Charles Dunbar ◆ October 21, 2014
Mountains are powerful places. Not just in terms of majesty or picturesque beauty found in nature photography, but often the source of powerful folklore and local legends. Any culture that lives in or around mountains tells stories about them, and the fanciful denizens that live within them. Whether it be from the mystery of forests growing up the sides, or the sheer scope of them rising high into the air, people look at mountains in awe or reverence, and allow their minds to wander.
The folklore of Japan is no exception. From sacred mountain kami, to mystical ogres and even more fanciful creatures, the mountains of Japan have played host or setting to countless tales of wonder, and occasionally woe. These are places not just of rich creative power, but often symbolically real power, which draw people onto their slopes in search of the fantastic, or a deep inward journey. Seclusion on the sides of mountains has been greeted with respect and satire over the centuries, with a select few calling these places home full time. History and lore speak of men such as the yamabushi, who use the power of the mountains to further their ascetic pursuits and magical skills, and also of yokai like the tengu and the kijo, who prowl the slopes seeking out prey.
Much of this mountain lore has been historically established. The four “major mountains” of Japan- Fujizan, Hieizan, Kuramazan, and Osorezan- are practically kami in their own right. Hieizan and Kuramazan are the ancestral homes to Tendai and Shingon Buddhist schools, and the latter holds claim to the largest cemetery in Japan. Both are places of incredible spiritual and vital power, and are home to monasteries and men of learning, who elect to live on their slopes in the pursuit of enlightenment or perfection. Fujizan is often depicted in art and culture as a symbol of Japan as a nation, occasionally synonymous with the spiritual landscape and people it towers over. And Osorezan is a caldera of sulfur and volcanic ash, unfit for habitation, but viewed as the gateway between the lands of the living and the lands of the dead, where pilgrims visit departed loved ones before the journey into the afterlife begins.
But mountains aside from these great four are still scene both culturally and historically as places of power. The scholar Yanagita Kunio wrote of the power of mountains in his book Tono monogatari, where he spoke of them as retreats for people displaced by Japanese society who desired shelter from the onrush of civilization. Whether by force or by choice, these “yamabito” as he called them would eek out existences high above the plains, where the inherent magic of the mountain would transform them into something unique, and mighty. Occasionally these transformed men would come into contact with the descendants of those who displaced them, and conflict would ensue.
The kijo represent one of these legendary intersections between man and monster. Kijo, often dubbed “female oni” by writers and scholars, are often said to live in caves up high in the mountains. The most famous ones- Onibaba and the Yama-uba- are frightening femme fatales, known for ambushing or luring travelers into their caves, where they would be slow-roasted on a spit, while the hag looked on. Pregnant women were a favorite target for the Onibaba, as she sought redemption for failing to acquire the liver of an unborn baby for her mistress while she was alive. The Yama-uba was a mighty creature that strung her victims upside-down and bled them dry, initially for her own use, and later as the guardian of the hero Kintaro as she nursed and raised him. The Yama-uba’s transformation from hag to fiery mother figure might not have been attributed to the mountains, but they were her home regardless.

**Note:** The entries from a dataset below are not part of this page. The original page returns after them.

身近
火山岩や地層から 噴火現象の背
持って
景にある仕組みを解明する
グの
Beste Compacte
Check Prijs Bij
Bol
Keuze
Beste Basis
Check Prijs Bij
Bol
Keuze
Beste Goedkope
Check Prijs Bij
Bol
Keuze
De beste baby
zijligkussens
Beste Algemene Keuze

And then there were the tengu, avian horrors supposedly twisted by anger and mountain magic until they were large, humanoid crow-things, that swooped down from those sacred places to sow trouble and discord on the people below. Inhumanly strong, vicious fighters, and capable of flying great distances, stories of the tengu snatching up women, children, animals, and crops were commonplace in many of the areas Yanagita visited in the late 19th century. But stories of their presence were recorded as far back as the Heian period, when pilgrims and travelers recorded meeting with red-faced men living on the sides of mountains. He inferred that many were related to the people forced upwards as the Japanese ancestors emigrated to the islands, but that they were more than simple monsters, and capable of great learning. Tales of tengu transforming after meeting with Buddhist ascetics are found in the literature, and some of the greatest of the yamabushi, like the powerful Sojobo, are often said to possess tengu powers themselves.
Whatever the case might be, legends like these speak to the power and respect ascribed to the mountains of Japan. But this reverence is almost universal in cultures the world over. The Japanese yokai just happen to have better PR.